NTSB Releases Preliminary Report On Capsizing Of Liftboat Seacor Power

Just over a month after the liftboat Seacor Power capsized off the Louisiana coast with 19 personnel on board, the National Transportation Safety Board (NTSB) has released a preliminary report that offers a more detailed picture of what happened that day.

The vessel capsized the afternoon of April 13. Of the 19 personnel on board—which included nine vessel crew members, two galley staff and eight oilfield workers—six were rescued by good Samaritan and Coast Guard mariners. The bodies of six others have been recovered so far, while seven crew members remain missing.

According to the NTSB report, which was released May 18, the Seacor Power, part of Seacor Marine LLC’s fleet of “jack up” boats, left Louisiana’s offshore energy port, Port Fourchon, at about 1:30 p.m. the day of the accident, bound for an oil and gas lease area on the east side of the Mississippi River delta. Under normal circumstances, that voyage would take about 18 hours. A liftboat, also called a jack up boat, is an oil field service vessel with three or four legs that can be lowered to the sea floor, thus lifting the vessel’s hull out of the water, similar to an oil platform.

The NTSB said that a weather forecast sent to the vessel at about 7 a.m. called for winds of 9 to 12 knots and 3-foot seas. According to Seacor Marine President John Gellert, that forecast was within the operational parameters of the Seacor Power.

“The weather they were forecast to encounter was well within the limits of the vessel, and the weather they ultimately encountered was well beyond the forecast, as far as we know at this time,” Gellert said during a press conference April 19.

A squall passed over the Seacor Power at about 3:30 p.m. with, according to reports from mariners in the area at the time, 80-knot winds and building seas.

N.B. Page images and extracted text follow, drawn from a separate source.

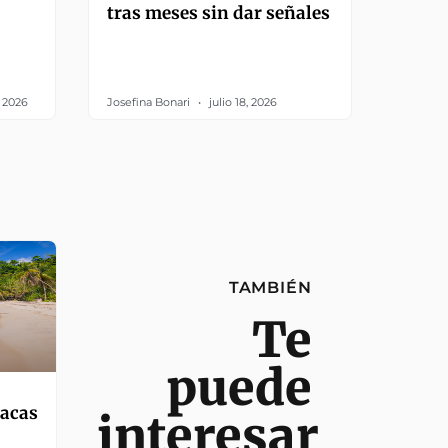
tras meses sin dar señales
, 2026
Josefina Bonari
julio 18, 2026
TAMBIÉN
Te
puede
íacas
interesar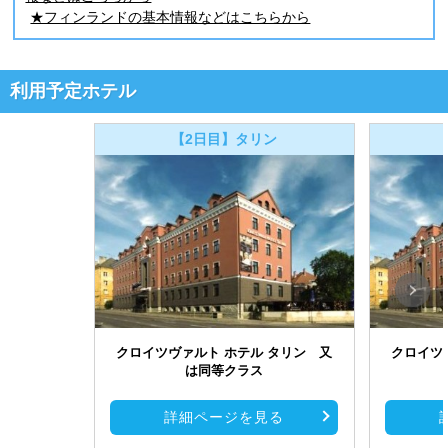
★フィンランドの基本情報などはこちらから
利用予定ホテル
【2日目】タリン
クロイツヴァルト ホテル タリン 又
クロイツ
は同等クラス
詳細ページを見る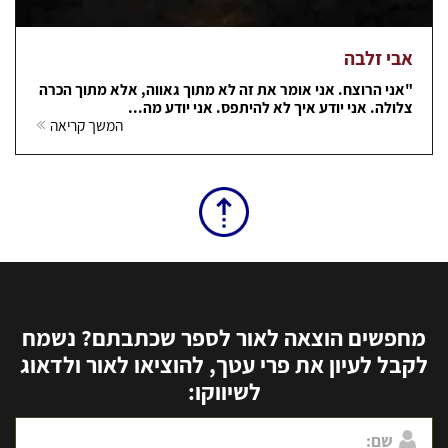
אבי זלבה
"אני הרוצח. אני אומר את זה לא מתוך גאווה, אלא מתוך הכרה
צלולה. אני יודע איך לא להיתפס. אני יודע מה...
המשך קריאה
מחפשים הוצאה לאור לספר שכתבתם? נשמח
לקבל לעיון את פרי עטך, להוציאו לאור ולדאוג
לשיווקו: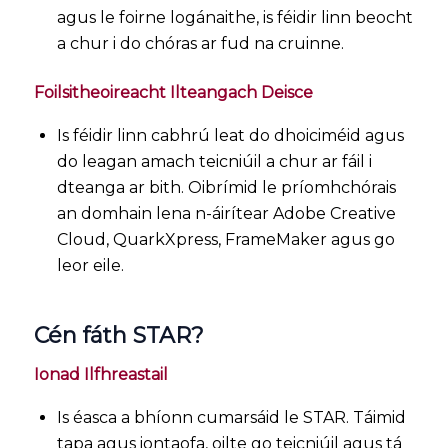
agus le foirne logánaithe, is féidir linn beocht
a chur i do chóras ar fud na cruinne.
Foilsitheoireacht Ilteangach Deisce
Is féidir linn cabhrú leat do dhoiciméid agus
do leagan amach teicniúil a chur ar fáil i
dteanga ar bith. Oibrímid le príomhchórais
an domhain lena n-áirítear Adobe Creative
Cloud, QuarkXpress, FrameMaker agus go
leor eile.
Cén fáth STAR?
Ionad Ilfhreastail
Is éasca a bhíonn cumarsáid le STAR. Táimid
tapa agus iontaofa, oilte go teicniúil agus tá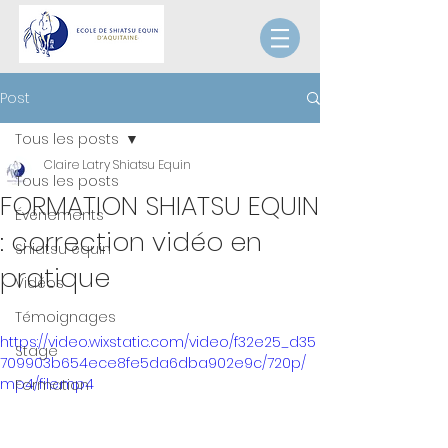
Post
Tous les posts
Claire Latry Shiatsu Equin
Tous les posts
FORMATION SHIATSU EQUIN
Événements
: correction vidéo en
Shiatsu équin
pratique
Vidéos
Témoignages
https://video.wixstatic.com/video/f32e25_d35
Stage
709903b654ece8fe5da6dba902e9c/720p/
mp4/file.mp4
Formation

“Visibility dropped, and the winds increased significantly,” the NTSB report stated, “so crew decided to lower the Seacor Power’s legs to the seafloor to hold the vessel in position until the storm passed. When the legs began to descend, the crew member at the helm attempted to turn the vessel into the winds.

“Before the turn was completed, the Seacor Power heeled to starboard and capsized,” the report said.

Speaking at the April 19 press conference, Gellert noted that about 5 feet of the Seacor Power’s legs had been “retracted from the hull, which leads us to believe the captain was trying to jack down on position for safety.” The vessel was in about 60 feet of water, so it would have taken about 12 minutes to fully jack up the boat, according to Gellert.

Several people aboard the Seacor Power were able to climb onto the port side of the vessel’s deck house. Several good Samaritan vessels, along with a not-yet-commissioned Coast Guard cutter nearby, responded, saving six personnel. Persistent high wind and 10- to 12-foot seas hampered rescue efforts. Search and rescue efforts continued until sundown April 19, though volunteer and private recovery teams continued to search the area after that. Seacor’s salvage contractors are continuing salvage work at the vessel.

“While on scene, investigators collected documentation and interviewed survivors, other personnel who had crewed the vessel, owner and charterer representatives, vessel inspectors and surveyors and search and rescue responders,” the preliminary NTSB report stated. “Investigators intend to return to the scene when the Seacor Power is salvaged to inspect the vessel and collect further evidence.”

The NTSB is the lead agency looking into the incident, with the Coast Guard, Seacor Marine, the National Weather Service and the American Bureau of Shipping contributing to the investigation.

Drew Ehlers, NTSB’s investigator in charge of the incident, has said the agency’s final report will likely take one to two years to complete.